Restrictive cardiomyopathy (RCM) has included such entities as amyloidosis and eosinophilic endomyocardial disease. The 1995 WHO guidelines defined RCM as “restrictive filling and reduced diastolic volume of either or both ventricles with normal or near-normal systolic function and wall thickness.” Instead of being classified according to morphologic criteria, as are HCM and DCM, RCM is characterized by function. It may appear in the final stages of other cardiac conditions.

RCM may be classified as myocardial (infiltrative, noninfiltrative, and storage) or endomyocardial (Box 18-1) according to etiology. RCM may be associated with another disease entity except pericardial disease. Restrictive myocardial disorders are characteristically atypical in presentation and hemodynamics at times, complicating perioperative management.

Because one or both ventricles may be involved, symptoms may predominate as right or left sided. The elevated filling pressures that occur in early diastole of both ventricles lead to symptoms of right-sided failure manifested by elevated venous pressures and peripheral edema and ascites or of left-sided failure manifested by CHF and progressive dyspnea and orthopnea. Both groups of symptoms may occur separately or together.

Anesthetic Considerations

Adults with RCM rarely require cardiac surgery for reasons other than transplantation or mitral or tricuspid valve replacement. Occasionally, anesthesia is administered for a scheduled pericardiectomy only to find RCM instead of constrictive pericarditis. Despite essentially normal ventricular systolic function, diastolic dysfunction and filling abnormalities result in a poor CO and systemic perfusion. Aggressive preoperative diuretic therapy may contribute to the difficulty of maintaining adequate circulating blood volume. Elevated airway pressures from pulmonary congestion may further impair oxygen delivery to the tissues.7

For induction of anesthesia, medications associated with decreased venous return, bradycardia, or myocardial depression should be avoided. Fentanyl (30 μg/kg) or sufentanil (5 μg/kg) provides stable hemodynamics for induction and maintenance in patients with poor myocardial function. These anesthetics maintain stable hemodynamics in patients undergoing cardiac surgery for valvular disease who have severely impaired preexisting volume or pressure loads on the heart and induce minimal hemodynamic fluctuation. Etomidate is an excellent alternative to fentanyl as an induction agent because it has minimal effect on contractility of the cardiac muscle, as demonstrated in patients undergoing cardiac transplantation. Similarly, ketamine has been advocated for induction in patients with cardiac tamponade or constrictive pericarditis because sympathetic activity is preserved. Ketamine is an excellent choice to use with fentanyl for induction in patients with severe myocardial dysfunction due to cardiomyopathy. Concerns of exacerbating PAH with ketamine are unfounded if ventilation is maintained. Propofol may have no direct myocardial depression, but indirect inhibition of sympathetic activity and a vasodilatory property may cause hemodynamic instability in patients with RCM. The use of sevoflurane and desflurane has also been shown not to adversely affect the ability of the LV to respond to increased work despite their negative inotropic properties in patients undergoing CPB and cardiac surgery, making them attractive agents for maintenance of anesthesia in this population.

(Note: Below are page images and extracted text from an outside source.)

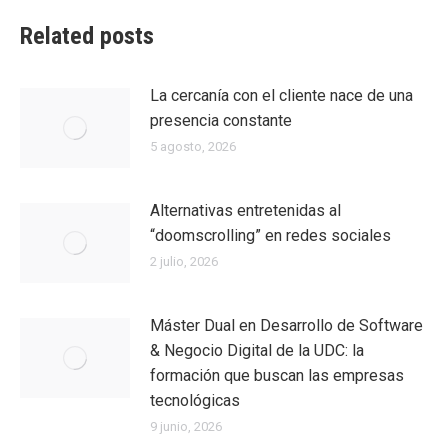
Related posts
La cercanía con el cliente nace de una
presencia constante
5 agosto, 2026
Alternativas entretenidas al
“doomscrolling” en redes sociales
2 julio, 2026
Máster Dual en Desarrollo de Software
& Negocio Digital de la UDC: la
formación que buscan las empresas
tecnológicas
9 junio, 2026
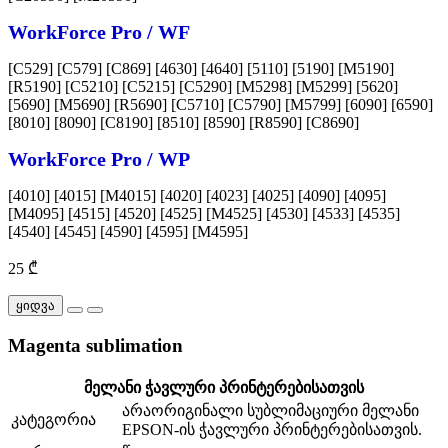
WorkForce Pro / WF
[C529] [C579] [C869] [4630] [4640] [5110] [5190] [M5190]
[R5190] [C5210] [C5215] [C5290] [M5298] [M5299] [5620]
[5690] [M5690] [R5690] [C5710] [C5790] [M5799] [6090] [6590]
[8010] [8090] [C8190] [8510] [8590] [R8590] [C8690]
WorkForce Pro / WP
[4010] [4015] [M4015] [4020] [4023] [4025] [4090] [4095]
[M4095] [4515] [4520] [4525] [M4525] [4530] [4533] [4535]
[4540] [4545] [4590] [4595] [M4595]
25 ₾
ყიდვა
Magenta sublimation
მელანი ჭავლური პრინტერებისათვის
არაორიგინალი სუბლიმაციური მელანი
კატეგორია
EPSON-ის ჭავლური პრინტერებისათვის.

Arrhythmogenic Right Ventricular Cardiomyopathy

Formerly called arrhythmogenic right ventricular dysplasia, ARVC is defined by the 1995 WHO as “progressive fibrofatty replacement of RV myocardium, initially with typical regional and later global RV and some LV involvement, with relative sparing of the septum.” Evidence of a more progressive involvement of not only the RV but also the LV with long-term follow-up convinced the WHO to classify ARVC as a “disease of the myocardium” that incorporates the many different clinical presentations and aspects of this condition.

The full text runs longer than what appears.